1) Leitmotiv – stets vorhandener/wiederkehrender Grundgedanke – eine die verschiedenen Teile verbindende Vorstellung – eine das Ganze prägende Besonderheit
2) Sich in einer gefährlichen Lage befinden – in Fort- und Ausgang unsicher sein
3) Die Lage überblicken und alles lenken
4) Aus dem Hintergrund die Macht ausüben – unauffällig den entscheidenden Einfluss ausüben
5) Beim Sprechen ins Stocken geraten – vergessen, was man sagen wollte bzw. was zuletzt gesagt wurde – nicht mehr weiter wissen – kurzzeitig verwirrt sein
6) Überaus gründlich – nach allen Regeln der Kunst – tüchtig
7) Nur schlecht über jemanden/etwas reden – jemanden/etwas sehr schlecht machen
8) Schlecht/gut miteinander auskommen – sich schlecht/gut vertragen – schlecht/gut zusammenarbeiten
9) Vollkommen durchnässt sein – durch und durch nass sein

Herkunft

Angesichts der vielen unter dem Stichwort Faden versammelten Redensarten wäre es von Vorteil, einem roten Faden folgen zu können. Wir können das seit Goethes „Wahlverwandschaften“, erstmals erschienen anno 1809. In diesem Roman führt Goethe den roten Faden als Gleichnis ein.

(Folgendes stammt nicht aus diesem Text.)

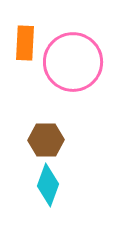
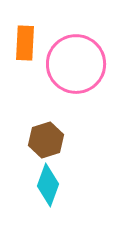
pink circle: moved 3 px right, 2 px down
brown hexagon: rotated 16 degrees counterclockwise
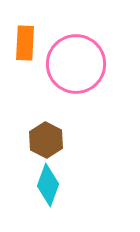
brown hexagon: rotated 16 degrees counterclockwise
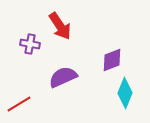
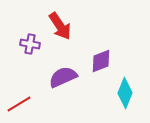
purple diamond: moved 11 px left, 1 px down
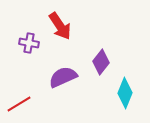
purple cross: moved 1 px left, 1 px up
purple diamond: moved 1 px down; rotated 30 degrees counterclockwise
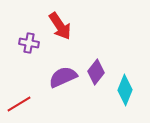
purple diamond: moved 5 px left, 10 px down
cyan diamond: moved 3 px up
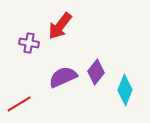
red arrow: rotated 72 degrees clockwise
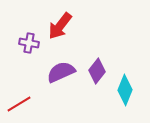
purple diamond: moved 1 px right, 1 px up
purple semicircle: moved 2 px left, 5 px up
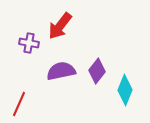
purple semicircle: moved 1 px up; rotated 12 degrees clockwise
red line: rotated 35 degrees counterclockwise
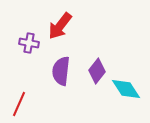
purple semicircle: rotated 72 degrees counterclockwise
cyan diamond: moved 1 px right, 1 px up; rotated 56 degrees counterclockwise
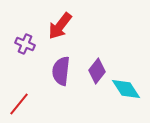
purple cross: moved 4 px left, 1 px down; rotated 12 degrees clockwise
red line: rotated 15 degrees clockwise
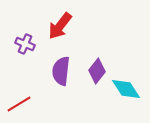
red line: rotated 20 degrees clockwise
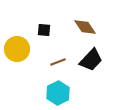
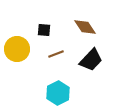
brown line: moved 2 px left, 8 px up
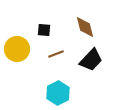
brown diamond: rotated 20 degrees clockwise
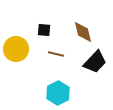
brown diamond: moved 2 px left, 5 px down
yellow circle: moved 1 px left
brown line: rotated 35 degrees clockwise
black trapezoid: moved 4 px right, 2 px down
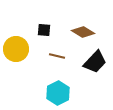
brown diamond: rotated 45 degrees counterclockwise
brown line: moved 1 px right, 2 px down
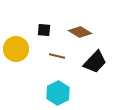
brown diamond: moved 3 px left
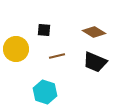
brown diamond: moved 14 px right
brown line: rotated 28 degrees counterclockwise
black trapezoid: rotated 70 degrees clockwise
cyan hexagon: moved 13 px left, 1 px up; rotated 15 degrees counterclockwise
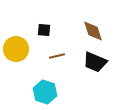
brown diamond: moved 1 px left, 1 px up; rotated 40 degrees clockwise
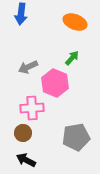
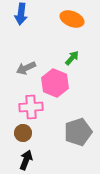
orange ellipse: moved 3 px left, 3 px up
gray arrow: moved 2 px left, 1 px down
pink cross: moved 1 px left, 1 px up
gray pentagon: moved 2 px right, 5 px up; rotated 8 degrees counterclockwise
black arrow: rotated 84 degrees clockwise
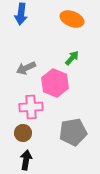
gray pentagon: moved 5 px left; rotated 8 degrees clockwise
black arrow: rotated 12 degrees counterclockwise
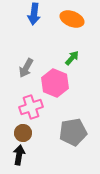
blue arrow: moved 13 px right
gray arrow: rotated 36 degrees counterclockwise
pink cross: rotated 15 degrees counterclockwise
black arrow: moved 7 px left, 5 px up
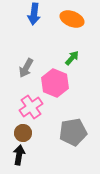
pink cross: rotated 15 degrees counterclockwise
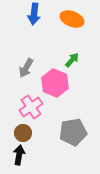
green arrow: moved 2 px down
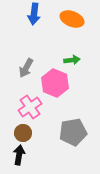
green arrow: rotated 42 degrees clockwise
pink cross: moved 1 px left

„Wir hören von einer besondern Einrichtung bei der englischen Marine. Sämtliche Tauwerke der königlichen Flotte, vom stärksten bis zum schwächsten, sind dergestalt gesponnen, daß ein roter Faden durch das Ganze durchgeht, den man nicht herauswinden kann, ohne alles aufzulösen, und woran auch die kleinsten Stücke kenntlich sind, daß sie der Krone gehören. Ebenso zieht sich durch Ottiliens Tagebuch ein Faden der Neigung und Anhänglichkeit, der alles verbindet und das Ganze bezeichnet.“ (Teil 2, Kapitel 2)

Der Ursprung einiger anderer Redewendungen hingegen hängt an einem dünnen, wenn nicht gar am seidenen Faden. Die Redensart vom dünnen/seidenen Faden wird oft und wohl auch gern auf eine hübsche und anschauliche Geschichte zurückgeführt, deren Überlieferung wir nicht zuletzt dem berühmten römischen Redner, Politiker und Gelehrten Cicero verdanken.[1] Der Legende nach beneidete der Höfling Damokles im vierten vorchristlichen Jahrhundert seinen Herrn Dionysios von Syrakus (auf Sizilien) um dessen Macht und Reichtum und pries ihn als den glücklichsten aller Herrscher. Der König bot ihm daraufhin bei einem Gastmahl an, den Platz mit ihm zu tauschen. Die Freude und der Stolz des Damokles währten nur solange, bis er merkte, dass über seinem Haupte ein Schwert mit nichts weiter als einem Pferdehaar an der Decke angebracht worden war, um ihm zu zeigen, dass für einen scheinbar mächtigen Herrscher die Gefahr allgegenwärtig ist. Der Neid des Damokles war geheilt und der Höfling bat demütig darum, seinen einfacheren, aber auch weniger gefährlichen Platz wieder einnehmen zu dürfen.

Das ganz offensichtliche Problem dieser Herleitung könnte Ihnen bereits aufgefallen sein: Das Schwert hängt an einem Haar, nicht an einem Faden. So nimmt es nicht wunder, dass mancher Autor die antike Sage als Ursprung verneint.[2] Aber die Verwendung der Redensart in alten Büchern lässt doch auf einen Zusammenhang schließen.[3]

Aber so weit muss man räumlich wie zeitlich gar nicht in die Ferne schweifen. Auch in deutschen Sagen hängt des Öfteren ein gefährliches Etwas über dem Haupt eines von Unglück bedrohten Menschen. Beispiel gefällig?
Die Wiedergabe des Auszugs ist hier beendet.